The original question in this thread was - how can you recolor a Lincoln ? Well, my answer to that is, let mother nature do it for you. I've posted these pics many times before but I'll post them again for the purposes of this thread. Here's a Lincoln where I stripped half of it. This is the before pic. This is the after pic. Now, what did I do with it after that ? Simple and easy, let mother nature do it for you - I set in on a window sill and left it alone. Here it is 3 days later. As you can see, that's a pretty radical change in just 3 days. And it illustrates just how fast toning can occur - simply by doing nothing. And here it is after sitting on that same window sill for 43 days. Now the lower right quarter of the coin that didn't retone, well I did something else to that portion of the coin after I stripped it - I rubbed that area with a pencil eraser. Originally I was trying to show what different hings did to coins, and just how fast toning, or re-toning in this case, could actually happen.
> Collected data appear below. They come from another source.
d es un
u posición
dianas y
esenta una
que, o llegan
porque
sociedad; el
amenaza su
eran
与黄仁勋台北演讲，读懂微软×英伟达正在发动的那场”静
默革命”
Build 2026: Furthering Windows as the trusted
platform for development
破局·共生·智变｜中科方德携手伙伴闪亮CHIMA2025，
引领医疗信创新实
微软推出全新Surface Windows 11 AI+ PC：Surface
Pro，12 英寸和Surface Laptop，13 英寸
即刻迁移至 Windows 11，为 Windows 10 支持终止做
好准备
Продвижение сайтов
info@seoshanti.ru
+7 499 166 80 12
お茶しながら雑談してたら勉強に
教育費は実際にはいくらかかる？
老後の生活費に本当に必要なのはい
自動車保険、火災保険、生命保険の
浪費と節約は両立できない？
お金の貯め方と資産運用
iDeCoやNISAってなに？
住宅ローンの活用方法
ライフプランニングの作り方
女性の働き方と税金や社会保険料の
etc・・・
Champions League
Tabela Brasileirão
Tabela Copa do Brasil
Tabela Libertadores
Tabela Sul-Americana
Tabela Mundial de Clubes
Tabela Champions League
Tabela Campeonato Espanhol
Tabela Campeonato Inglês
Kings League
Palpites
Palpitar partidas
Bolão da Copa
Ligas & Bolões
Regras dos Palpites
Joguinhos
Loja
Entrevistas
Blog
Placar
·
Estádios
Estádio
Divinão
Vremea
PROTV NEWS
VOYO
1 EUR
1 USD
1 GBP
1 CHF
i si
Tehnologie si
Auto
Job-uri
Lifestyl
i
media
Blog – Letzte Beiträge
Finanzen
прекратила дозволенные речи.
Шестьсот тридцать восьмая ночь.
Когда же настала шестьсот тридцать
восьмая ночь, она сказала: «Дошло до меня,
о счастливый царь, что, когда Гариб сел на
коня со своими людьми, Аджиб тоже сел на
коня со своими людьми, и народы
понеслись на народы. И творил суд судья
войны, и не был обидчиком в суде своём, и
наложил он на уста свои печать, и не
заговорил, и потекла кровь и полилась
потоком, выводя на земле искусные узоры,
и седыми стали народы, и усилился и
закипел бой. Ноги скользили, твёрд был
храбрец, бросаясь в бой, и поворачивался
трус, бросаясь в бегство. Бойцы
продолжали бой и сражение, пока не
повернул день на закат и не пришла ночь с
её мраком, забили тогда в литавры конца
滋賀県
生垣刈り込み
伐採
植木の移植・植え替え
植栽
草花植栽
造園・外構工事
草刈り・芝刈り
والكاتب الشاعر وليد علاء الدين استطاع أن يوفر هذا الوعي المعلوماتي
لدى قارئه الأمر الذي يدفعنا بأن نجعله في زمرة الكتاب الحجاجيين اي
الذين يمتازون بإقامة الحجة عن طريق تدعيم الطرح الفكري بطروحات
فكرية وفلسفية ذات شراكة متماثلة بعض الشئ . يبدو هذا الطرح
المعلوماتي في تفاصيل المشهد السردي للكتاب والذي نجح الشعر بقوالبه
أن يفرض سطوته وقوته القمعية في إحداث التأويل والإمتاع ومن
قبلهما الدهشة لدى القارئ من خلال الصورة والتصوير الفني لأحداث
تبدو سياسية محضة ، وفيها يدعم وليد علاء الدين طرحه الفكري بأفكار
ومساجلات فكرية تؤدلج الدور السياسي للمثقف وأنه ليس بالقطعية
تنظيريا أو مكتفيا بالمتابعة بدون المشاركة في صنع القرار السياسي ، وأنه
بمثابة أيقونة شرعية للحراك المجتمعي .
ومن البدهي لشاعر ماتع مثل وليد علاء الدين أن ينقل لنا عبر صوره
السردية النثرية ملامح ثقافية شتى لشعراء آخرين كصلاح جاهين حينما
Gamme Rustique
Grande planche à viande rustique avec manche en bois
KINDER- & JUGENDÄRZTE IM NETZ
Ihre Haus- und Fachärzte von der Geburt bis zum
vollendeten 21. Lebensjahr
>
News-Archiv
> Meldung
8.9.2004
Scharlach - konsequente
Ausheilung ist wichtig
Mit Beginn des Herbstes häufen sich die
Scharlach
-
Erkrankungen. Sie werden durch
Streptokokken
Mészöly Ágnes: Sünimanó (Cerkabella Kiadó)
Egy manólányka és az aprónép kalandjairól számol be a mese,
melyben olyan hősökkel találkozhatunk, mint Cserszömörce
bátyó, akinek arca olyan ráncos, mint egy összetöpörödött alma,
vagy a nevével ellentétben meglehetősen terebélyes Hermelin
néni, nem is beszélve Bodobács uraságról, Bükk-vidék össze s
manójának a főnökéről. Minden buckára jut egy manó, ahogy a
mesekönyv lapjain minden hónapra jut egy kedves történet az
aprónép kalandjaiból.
In other words I was performing several different experiments all at the same time and all on the same coin so you guys could see it all - just as an example, nothing more. So that's one way that copper can be recolored.
That is also one way to collect a coin! Any other examples? Unless it wasn"t your coin of course. lol
One of the members posted a way that seems to work, put the harshly cleaned coin in a jar with old dirty copper cents and shake them around and speed up the toning in a "natural way". I've got some polished silver coins that I'm going to try this with.